(Stored dataset items)
----------
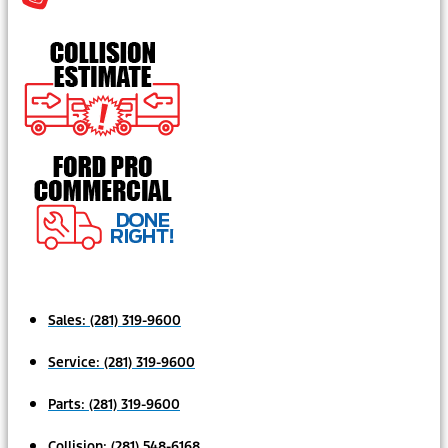
Sales:
(281) 319-9600
Service:
(281) 319-9600
Parts:
(281) 319-9600
Collision:
(281) 548-6168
----------
### What to work on:
Your copy should hold every entry exactly as written, but none of the pictures.

### Task output:
Sales:
(281) 319-9600
Service:
(281) 319-9600
Parts:
(281) 319-9600
Collision:
(281) 548-6168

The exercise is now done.